The networking stuff seems....odd.

'Networking was a substantial cost and required experimentation. We did not use DHCP as most enterprise switches don’t support it and we wanted public IPs for the nodes for convenient and performant access from our servers. While this is an area where we would have saved time with a cloud solution, we had our networking up within days and kinks ironed out within ~3 weeks.'

Where does the switch choice come into whether you DHCP? Wth would you want public IPs.
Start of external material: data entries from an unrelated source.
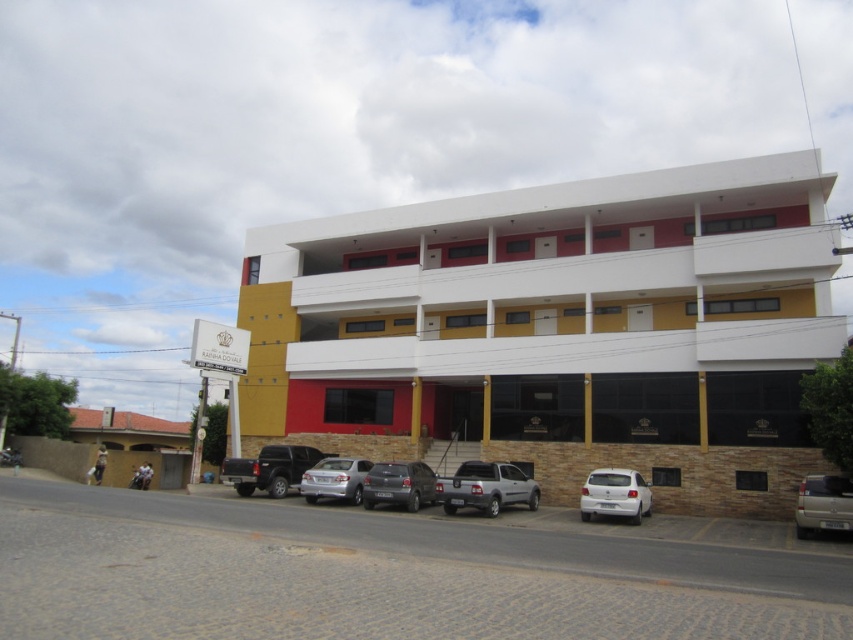 You are a delivery driver who needs to park your vehicle between the matte black truck at center and the white matte hatchback at lower right. Is there enough space between them for your van which is 5 meters long?

The matte black truck at center is to the left of the white matte hatchback at lower right. However, the distance between them isn not specified in the objects description, so it is impossible to determine if there is enough space for a 5 meter van.

You are a delivery person who needs to park your 12.5 feet long truck between the white matte hatchback at lower right and the gold metallic van at lower right. Can you fit your truck in that space?

The white matte hatchback at lower right and gold metallic van at lower right are 15.00 feet apart from each other. Since your truck is 12.5 feet long, it can fit in the space between them as there is enough room.

You are a delivery person standing in front of the building and need to park your vehicle between the matte black truck at center and the white matte hatchback at lower right. Can you fit your delivery van, which is 2 meters wide, in the space between them?

The matte black truck at center is further to the viewer than the white matte hatchback at lower right, so the space between them might be sufficient. However, without knowing the exact distance between the two vehicles, it is impossible to determine if the 2 meter wide delivery van can fit.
mystifyingpoi 3 days ago [ - ]

It really feels like they wanted 30 PB of storage accessible over HTTP and literally nothing else. No redundancy, no NAT, dead simple nginx config + some code to track where to find which file on the filesystem. I like that.

matt-p 3 days ago [ - ]

This was not written by a network person, quite clearly. Hopefully it's just a misunderstanding, otherwise they do need someone with literally any clue about networks.

g413n 3 days ago [ - ]

yeah misunderstanding we'll update the post-- separately it's true that we aren't network specialists and the network wrangling was prob disproportionately hard for us/ shouldn't have taken so long.

matt-p 3 days ago [ - ]

Massive props for getting it done anyway. For others reading: In general a switch should never run DHCPd, but will normally/often relay it for you, your arista's would 100% have supported relaying, but in this case it sounds like it might even be flat L2. Normally you'd host dhcpd on a server.
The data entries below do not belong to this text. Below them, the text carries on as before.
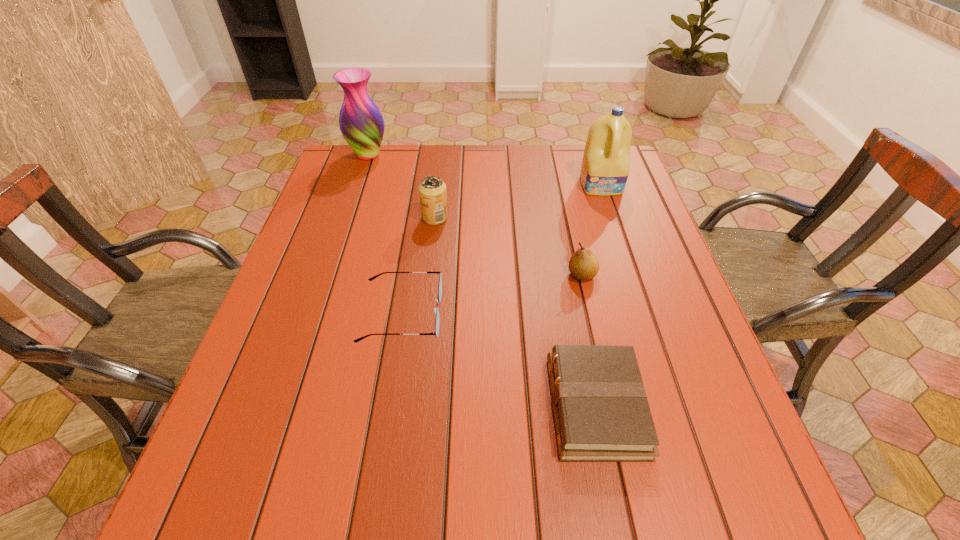 Locate an element on the screen. This screenshot has width=960, height=540. vase is located at coordinates (361, 122).

Locate an element on the screen. The width and height of the screenshot is (960, 540). the farthest object is located at coordinates click(x=361, y=122).

The width and height of the screenshot is (960, 540). I want to click on detergent, so click(x=605, y=168).

The image size is (960, 540). I want to click on the fifth nearest object, so click(x=605, y=168).

Where is `the third tallest object`? Image resolution: width=960 pixels, height=540 pixels. the third tallest object is located at coordinates (432, 190).

You are a GUI agent. You are given a task and a screenshot of the screen. Output one action in this format:
    pyautogui.click(x=<x>, y=<y>)
    Task: Click on the beer can
    
    Given the screenshot: What is the action you would take?
    pyautogui.click(x=432, y=190)

Locate an element on the screen. This screenshot has height=540, width=960. pear is located at coordinates (584, 264).

Identify the location of spectacles. (436, 332).

At what (x,y) coordinates should I click in order to perform the action: click on the nearest object. Please return your answer as a coordinate pair (x, y). The image size is (960, 540). Looking at the image, I should click on (601, 411).

The image size is (960, 540). Identify the location of vacant area situated 0.100m on the front of the farthest object. (358, 185).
Some general feedback incase it's helpful.. -20K on contractors seems insane if we're talking about rack and stack for 10 racks. Many datacentres can be persuaded to do it for free as part of you agreeing to sign their contract. Your contractors should at least be using a server lift of some kind, again often provided kindly by the facility. If this included paying for server configuration and so on, then ignore that comment (bargin!).

-I would almost never expect to actually pay a setup fee (beyond something nominal like 500 per rack) to the datacentre either, certainly if you're going to be paying that fee it had better include rack and stack.

-A crash cart should not be used for a install of this size, the servers should be plugged into the network, and then automatically configured by a script/IPXE. It might sound intimidating or hard but it's not, doesn't even require IMPI (though frankly I would strongly, strongly recommend it, if you do't already have it). I would use managed switches for the management network too, for sure.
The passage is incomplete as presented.